There are always good reasons to protect what you find to be valuable. If you won't protect them, who will?
I’ve been asked what I think a virtual assistant should do if a new client wanted her to sign a confidentiality agreement about his intellectual property. The VA was disinclined to do it because she 1) thought the client should trust her, and 2) because this particular confidentiality agreement spelled out, very specifically, an exorbitant amount of money she’d be responsible for paying him if she spilled the proverbial beans. Her question was whether this was customary, and what she should do from there. Here’s my reply to that question:

As a VA, I worked with high-profile clients who never asked me to sign non-disclosure or non-compete agreements–and they really should have. I don’t believe that their not having me do it was because they were open and trusting. I believe it was because they didn’t necessarily know better at the time, and, possibly because they didn’t think I was a threat to them (meaning that even though I had all their “stuff,” I didn’t have what it took to use it and make money with it because it wasn’t my own field of expertise). They weren’t fearful, but they were pretty stupid on all counts; they had something super valuable to protect, and they didn’t protect it. That’s short-sighted, and it’s risky.
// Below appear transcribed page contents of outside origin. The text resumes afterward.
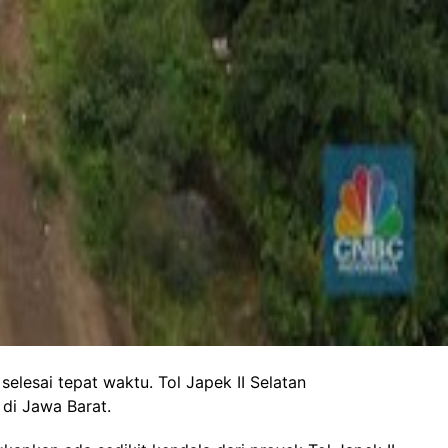
n Kristianto)
elesai tepat waktu. Tol Japek II Selatan
di Jawa Barat.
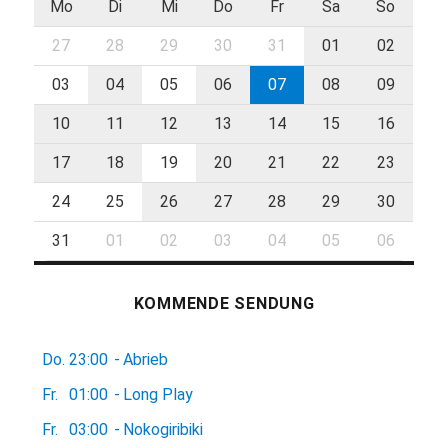
Mo
Di
Mi
Do
Fr
Sa
So
27
28
29
30
31
01
02
03
04
05
06
07
08
09
10
11
12
13
14
15
16
17
18
19
20
21
22
23
24
25
26
27
28
29
30
31
01
02
03
04
05
06
KOMMENDE SENDUNG
Do.
23:00
-
Abrieb
Fr.
01:00
-
Long Play
Fr.
03:00
-
Nokogiribiki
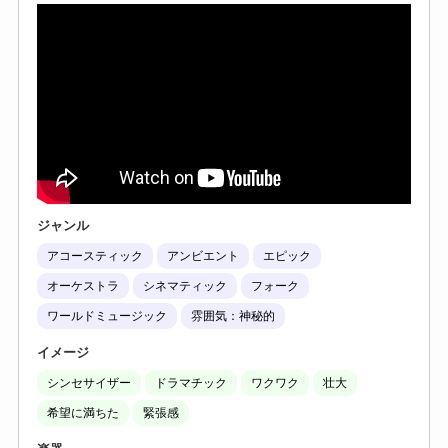
ジャンル
アコースティック
アンビエント
エピック
オーケストラ
シネマティック
フォーク
ワールドミュージック
雰囲気：神秘的
イメージ
シンセサイザー
ドラマチック
ワクワク
壮大
希望に満ちた
緊張感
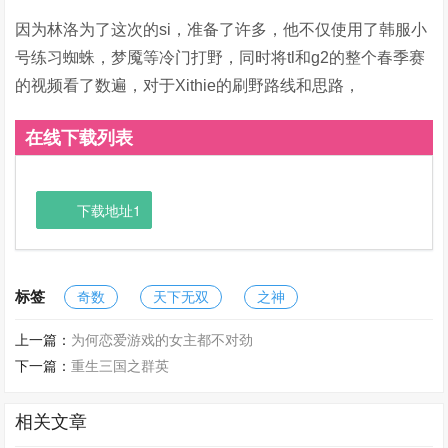
因为林洛为了这次的si，准备了许多，他不仅使用了韩服小
号练习蜘蛛，梦魇等冷门打野，同时将tl和g2的整个春季赛
的视频看了数遍，对于Xithie的刷野路线和思路，
在线下载列表
下载地址1
标签
奇数
天下无双
之神
上一篇：
为何恋爱游戏的女主都不对劲
下一篇：
重生三国之群英
相关文章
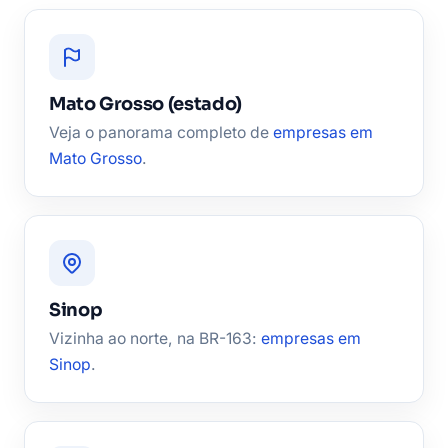
Mato Grosso (estado)
Veja o panorama completo de
empresas em
Mato Grosso
.
Sinop
Vizinha ao norte, na BR-163:
empresas em
Sinop
.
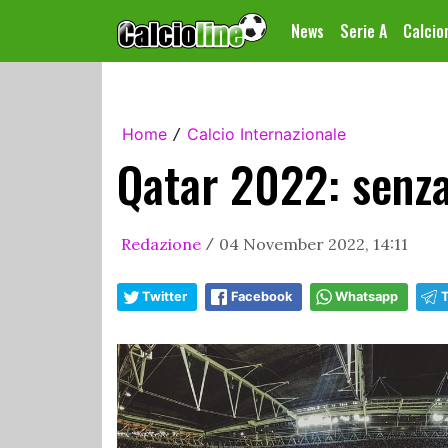
News
Serie A
Calci
Home
Calcio Internazionale
/
Qatar 2022: senza 
Redazione
04 November 2022, 14:11
/
Twitter
Facebook
Whatsapp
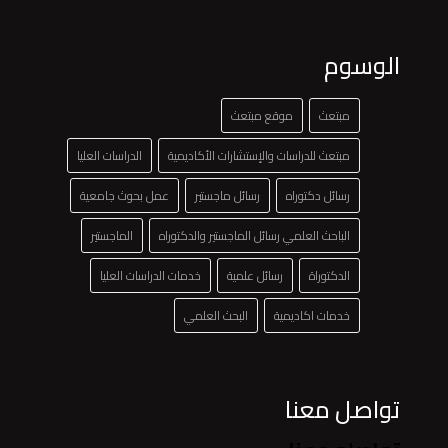
الوسوم
مبتعث
موقع مبتعث
مبتعث للدراسات والإستشارات الأكاديمية
الدراسات العليا
رسائل دكتوراه
رسائل ماجستير
عمل بحوث جامعية
الباحث العلمي رسائل الماجستير والدكتوراه
الماجستير
الدكتوراة
رسائل علمية
خدمات الدراسات العليا
خدمات اكاديمية
البحث العلمي
تواصل معنا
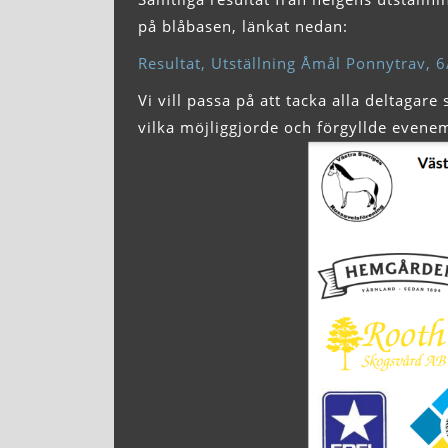
på blåbasen, länkat nedan:
Resultat, Utställning Åmål Ponnytrav, 
Vi vill passa på att tacka alla deltagar
vilka möjliggjorde och förgyllde evene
And I think that’s the key to consider when presented with a client who wants to have you sign an agreement…what, exactly, is at stake? The more important, or valuable something is, the more likely someone is to want to protect it, because the more likely it is that someone, somewhere, will want to rip it off, or potentially rip it off unintentionally (the more you’re exposed to, and the more you assimilate into your life, the less you tend to remember where you read or learned it in the first place–which can lead to your sharing ideas as your own that really aren’t).

So, having said that, when I created the intellectual property for AssistU, I had a contract drawn up that was to be signed to those I threw wide the doors for. My contract is non-negotiable. If someone wants to work with me, she signs. If she doesn’t want to, or doesn’t feel able, that’s ok with me—but we won’t be working together. Simple.

Am I fear-based? I don’t think so; I think I’m protective of the stuff I own that I view as being highly valuable. You can bet that I don’t sit around worrying, gnashing my teeth, or spending hours and hours looking around the Internet to see who’s ripping me off. But you can also bet that when I find someone who’s doing just that, I get into action about it.

Sure, there are professional thieves in the world. Some of them are even going around stealing IP. I think, though, that most of the people who engage in copyright infringement and theft of IP are people who are genuinely ignorant of the laws about such things. Copyright law isn’t easy to understand, and I think most people must have been absent on that day in elementary school when they taught about not plagiarizing or stealing someone else’s work—because so many people do it.

So, your client, having something he views as valuable, wants you to sign an agreement to protect that. It doesn’t matter that you believe yourself to be trustworthy, nor does it matter that, as an AssistU VA, you’ve signed an ethics pledge and run your practice in accordance with it. What matters is that the client feels the need to protect his stuff, and does not know you enough to know whether you’re trustworthy, and might even want the agreement signed even if s/he did know, you know? It would be the smart business decision.

In a situation like this, remember that it’s not at all about you. Nor is it about whether you can be trusted. It’s about protecting the “stuff.” It’s also about protecting a dream. If you have anything of value that you protect with insurance (a home, jewelry, a car, your life), you should understand this. This agreement is a sort of insurance for your client.

But here comes the part that is about you. Your clients contract was absolutely written to protect him, and put you 100% on the line for whatever happens. His attorney’s job is to protect him, not make things fair. So the big dollar figure it stipulates? That’s there because his attorney did his job.

I could go on about why you should have your own NDA that you present, but that’s a post for another day. What I’ll say about this situation is that you need to have your attorney review this. Actually, you need to have your attorney review anything and everything (I meant that, quite literally) you’re considering signing. What you think something says, and what it really says could be vastly different and you could find yourself in a pickle that a few hundred bucks could have prevented. Make it a standard.

And make this a standard, too: If you don’t have the funds to have an attorney review agreements, just say no to opportunities where someone requires you to sign something.  

It’s far better to walk away than find yourself bound to something you wouldn’t have wanted to be bound to if you’d known better. High standards here are the key; standards that protect you.